◆ Problem requirements ◆
Copy the listing below exactly, but skip the pictures.

◆ Extracted information ◆

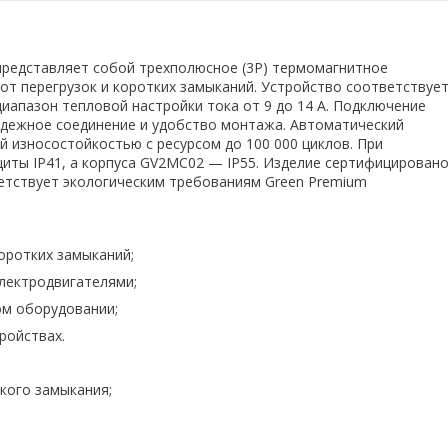
представляет собой трехполюсное (3P) термомагнитное
от перегрузок и коротких замыканий. Устройство соответствуе
 диапазон тепловой настройки тока от 9 до 14 А. Подключение
дежное соединение и удобство монтажа. Автоматический
 износостойкостью с ресурсом до 100 000 циклов. При
иты IP41, а корпуса GV2MC02 — IP55. Изделие сертифицирован
тветствует экологическим требованиям Green Premium
оротких замыканий;
лектродвигателями;
м оборудовании;
ройствах.
кого замыкания;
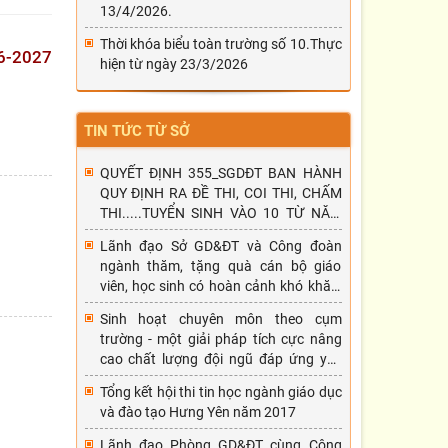
13/4/2026.
Thời khóa biểu toàn trường số 10.Thực
26-2027
hiện từ ngày 23/3/2026
TIN TỨC TỪ SỞ
QUYẾT ĐỊNH 355_SGDĐT BAN HÀNH
QUY ĐỊNH RA ĐỀ THI, COI THI, CHẤM
THI.....TUYỂN SINH VÀO 10 TỪ NĂM
HỌC 2026-2027
Lãnh đạo Sở GD&ĐT và Công đoàn
ngành thăm, tặng quà cán bộ giáo
viên, học sinh có hoàn cảnh khó khăn,
mắc bệnh hiểm nghèo nhân dịp tết
Sinh hoạt chuyên môn theo cụm
Nguyên đán Đinh Dậu 2017.
trường - một giải pháp tích cực nâng
cao chất lượng đội ngũ đáp ứng yêu
cầu đổi mới phương pháp dạy học
Tổng kết hội thi tin học ngành giáo dục
và đào tạo Hưng Yên năm 2017
Lãnh đạo Phòng GD&ĐT cùng Công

◆ Task response ◆
представляет собой трехполюсное (3P) термомагнитное
от перегрузок и коротких замыканий. Устройство соответствуе
 диапазон тепловой настройки тока от 9 до 14 А. Подключение
дежное соединение и удобство монтажа. Автоматический
 износостойкостью с ресурсом до 100 000 циклов. При
иты IP41, а корпуса GV2MC02 — IP55. Изделие сертифицирован
тветствует экологическим требованиям Green Premium
оротких замыканий;
лектродвигателями;
м оборудовании;
ройствах.
кого замыкания;
13/4/2026.
Thời khóa biểu toàn trường số 10.Thực
26-2027
hiện từ ngày 23/3/2026
TIN TỨC TỪ SỞ
QUYẾT ĐỊNH 355_SGDĐT BAN HÀNH
QUY ĐỊNH RA ĐỀ THI, COI THI, CHẤM
THI.....TUYỂN SINH VÀO 10 TỪ NĂM
HỌC 2026-2027
Lãnh đạo Sở GD&ĐT và Công đoàn
ngành thăm, tặng quà cán bộ giáo
viên, học sinh có hoàn cảnh khó khăn,
mắc bệnh hiểm nghèo nhân dịp tết
Sinh hoạt chuyên môn theo cụm
Nguyên đán Đinh Dậu 2017.
trường - một giải pháp tích cực nâng
cao chất lượng đội ngũ đáp ứng yêu
cầu đổi mới phương pháp dạy học
Tổng kết hội thi tin học ngành giáo dục
và đào tạo Hưng Yên năm 2017
Lãnh đạo Phòng GD&ĐT cùng Công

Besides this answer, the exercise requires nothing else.